-- Input for this task follows --

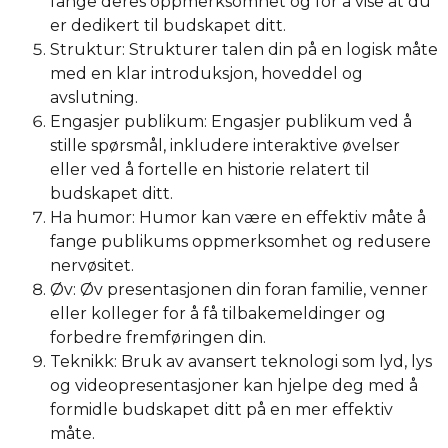
fange deres oppmerksomhet og for å vise at du
er dedikert til budskapet ditt.
Struktur: Strukturer talen din på en logisk måte
med en klar introduksjon, hoveddel og
avslutning.
Engasjer publikum: Engasjer publikum ved å
stille spørsmål, inkludere interaktive øvelser
eller ved å fortelle en historie relatert til
budskapet ditt.
Ha humor: Humor kan være en effektiv måte å
fange publikums oppmerksomhet og redusere
nervøsitet.
Øv: Øv presentasjonen din foran familie, venner
eller kolleger for å få tilbakemeldinger og
forbedre fremføringen din.
Teknikk: Bruk av avansert teknologi som lyd, lys
og videopresentasjoner kan hjelpe deg med å
formidle budskapet ditt på en mer effektiv
måte.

-- Input for this task concluded --

Only the lines from the one holding "avslutning." through the end of the records should appear in the answer, each repeated exactly.

Response for this exercise:
avslutning.
Engasjer publikum: Engasjer publikum ved å
stille spørsmål, inkludere interaktive øvelser
eller ved å fortelle en historie relatert til
budskapet ditt.
Ha humor: Humor kan være en effektiv måte å
fange publikums oppmerksomhet og redusere
nervøsitet.
Øv: Øv presentasjonen din foran familie, venner
eller kolleger for å få tilbakemeldinger og
forbedre fremføringen din.
Teknikk: Bruk av avansert teknologi som lyd, lys
og videopresentasjoner kan hjelpe deg med å
formidle budskapet ditt på en mer effektiv
måte.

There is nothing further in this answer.